WORK REQUEST>
Restate the listing below word for word, omitting any images.

INFORMATION GIVEN>
<<<<
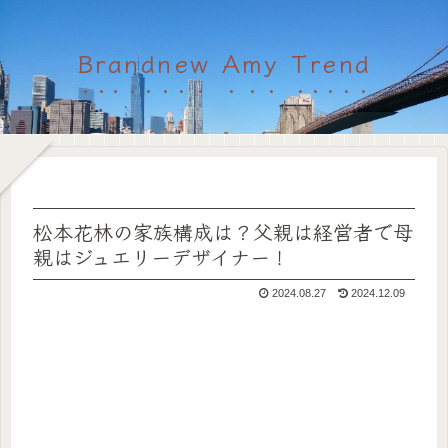
Brandnew Amy Trend
松本花林の家族構成は？父親は経営者で母
親はジュエリーデザイナー！
2024.08.27
2024.12.09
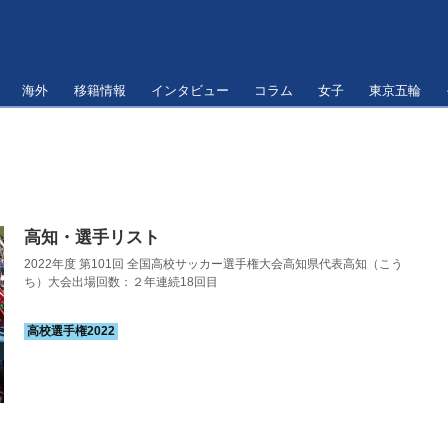
海外
移籍情報
インタビュー
コラム
女子
東京五輪
高知・選手リスト
2022年度 第101回 全国高校サッカー選手権大会高知県代表高知（こう
ち）大会出場回数：２年連続18回目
>>>>
REPLY>
Brandnew Amy Trend
松本花林の家族構成は？父親は経営者で母
親はジュエリーデザイナー！
2024.08.27
2024.12.09
海外
移籍情報
インタビュー
コラム
女子
東京五輪
高知・選手リスト
2022年度 第101回 全国高校サッカー選手権大会高知県代表高知（こう
ち）大会出場回数：２年連続18回目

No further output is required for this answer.